In September, the Vatican dispatched Archbishop Terrence Prendergast of Ottawa, Ontario, to examine Finn’s leadership of the Kansas City-St. Joseph diocese and prepare a report. According to participants in the meeting, Prendergast questioned local church leaders about Finn and how his conviction had challenged his ability to lead Catholics here.
In a cordial letter to Jeff Weis, a local Catholic who has petitioned the church to remove Finn, Prendergast wrote on Oct. 14 that he had completed his report, which “is now in the hands of Vatican officials.”
“Please pray that, whatever the outcome of the consultation, the mission of the Church may be furthered for God’s greater glory,” Prendergast wrote.
During the “60 Minutes” interview, O’Malley acknowledged that Finn’s conviction would prevent him from teaching Sunday school in the Boston archdiocese, a stinging observation about a sitting bishop and spiritual shepherd.
Until now, no member of the U.S. Catholic hierarchy has publicly spoken critically of Finn.
Weis said he was encouraged that national media and senior church leaders still were discussing Finn’s conviction two years after a judge handed it down. He said he will reserve judgment on O’Malley’s remarks until he sees the interview in its full context Sunday evening.
“I have to take a wait-and-see approach,” Weis said. “It’s been a long road. Glaciers move faster than the Catholic Church.”
In response to the “60 Minutes” interview, Jackson County Prosecutor Jean Peters Baker issued a statement saying she was “encouraged by comments from within the church urging stronger action to protect children.”

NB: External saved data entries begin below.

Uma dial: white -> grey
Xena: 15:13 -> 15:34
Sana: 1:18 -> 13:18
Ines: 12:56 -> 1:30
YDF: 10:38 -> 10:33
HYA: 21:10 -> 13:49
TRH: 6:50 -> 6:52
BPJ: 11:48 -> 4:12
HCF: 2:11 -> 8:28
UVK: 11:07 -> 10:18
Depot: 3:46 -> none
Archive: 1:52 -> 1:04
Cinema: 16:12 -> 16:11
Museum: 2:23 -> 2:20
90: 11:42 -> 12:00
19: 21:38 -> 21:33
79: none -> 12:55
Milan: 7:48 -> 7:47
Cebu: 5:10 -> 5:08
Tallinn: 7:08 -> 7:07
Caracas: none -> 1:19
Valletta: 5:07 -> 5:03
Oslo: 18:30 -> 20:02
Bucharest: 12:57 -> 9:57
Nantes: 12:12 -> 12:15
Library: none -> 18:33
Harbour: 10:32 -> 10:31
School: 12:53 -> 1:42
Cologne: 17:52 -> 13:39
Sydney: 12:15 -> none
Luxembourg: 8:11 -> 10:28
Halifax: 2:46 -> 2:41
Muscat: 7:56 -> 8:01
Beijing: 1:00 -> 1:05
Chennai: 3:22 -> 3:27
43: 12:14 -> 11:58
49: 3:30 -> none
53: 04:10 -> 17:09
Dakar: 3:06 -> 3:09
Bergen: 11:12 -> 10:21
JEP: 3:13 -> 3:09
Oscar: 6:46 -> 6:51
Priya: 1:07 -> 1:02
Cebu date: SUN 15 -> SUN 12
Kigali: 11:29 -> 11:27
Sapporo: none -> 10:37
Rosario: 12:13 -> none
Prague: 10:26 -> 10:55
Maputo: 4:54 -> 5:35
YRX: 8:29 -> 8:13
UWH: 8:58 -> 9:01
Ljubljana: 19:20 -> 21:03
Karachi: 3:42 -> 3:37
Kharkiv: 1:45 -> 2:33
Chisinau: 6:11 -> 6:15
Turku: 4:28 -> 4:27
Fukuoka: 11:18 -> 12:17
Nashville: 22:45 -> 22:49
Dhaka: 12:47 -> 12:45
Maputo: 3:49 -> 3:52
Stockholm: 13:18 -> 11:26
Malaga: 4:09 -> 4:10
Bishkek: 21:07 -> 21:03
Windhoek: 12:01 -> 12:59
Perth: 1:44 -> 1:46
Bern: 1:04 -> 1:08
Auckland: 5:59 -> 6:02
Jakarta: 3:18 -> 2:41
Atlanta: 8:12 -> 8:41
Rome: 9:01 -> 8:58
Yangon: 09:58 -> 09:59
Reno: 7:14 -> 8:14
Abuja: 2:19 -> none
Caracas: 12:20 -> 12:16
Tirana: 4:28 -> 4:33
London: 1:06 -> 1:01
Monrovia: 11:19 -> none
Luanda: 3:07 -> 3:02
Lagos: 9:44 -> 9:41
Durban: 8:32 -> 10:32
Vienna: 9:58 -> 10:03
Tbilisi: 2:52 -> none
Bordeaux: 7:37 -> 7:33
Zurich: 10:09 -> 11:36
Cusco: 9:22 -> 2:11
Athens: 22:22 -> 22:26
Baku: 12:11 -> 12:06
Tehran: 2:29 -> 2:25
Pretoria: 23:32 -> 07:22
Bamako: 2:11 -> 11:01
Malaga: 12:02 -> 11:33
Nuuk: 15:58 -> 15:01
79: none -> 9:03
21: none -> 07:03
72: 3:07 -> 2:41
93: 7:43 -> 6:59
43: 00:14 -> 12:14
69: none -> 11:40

The Rev. James Connell, a priest and canon lawyer from the Milwaukee archdiocese who has been critical of Finn, said he was encouraged, but not satisfied, by the cardinal’s comments.
“I would express gratitude that Cardinal O’Malley spoke as openly and honestly as he did,” Connell said. “But it’s one thing to say that it needs urgent action and another for that action to be taken.”
Connell said that simply removing Finn from his post in Kansas City might miss an opportunity for healing. He said the pope should consider appointing a “temporary administrator” for the diocese and then suspending Finn as bishop for two years, much as the judge put him on probation.
Finn then could spend each day talking with abuse survivors, parish members and reporters and fully answering their questions about his stewardship of the diocese, Connell said. Finally he could reflect and write reports on how this “laboratory of healing” had worked.
“Let’s turn this into something positive,” Connell said.
Finn came under fire for his handling of now-defrocked priest Shawn Ratigan’s child pornography case.
In December 2010, a computer technician found hundreds of lewd photos of young girls on Ratigan’s laptop computer. Finn and other church leaders and employees did not notify authorities of the full extent of their suspicions for months.
Ratigan later pleaded guilty to federal child pornography charges and was sentenced to 50 years in prison. His case triggered a wave of litigation alleging that church leaders had covered up sexual abuse by priests in the diocese.
Of the seven lawsuits filed related to Ratigan, four settled for a total of $3.7 million, two were dismissed and one remains pending.
In total, the diocese has spent about $17 million settling abuse lawsuits in the last 16 months, many for allegations that were decades old.
In 2008, Finn approved a $10 million settlement with 47 plaintiffs. But after Ratigan’s crimes were exposed, an arbitrator in July ordered the diocese to pay an additional $1.1 million for violating the terms of that settlement.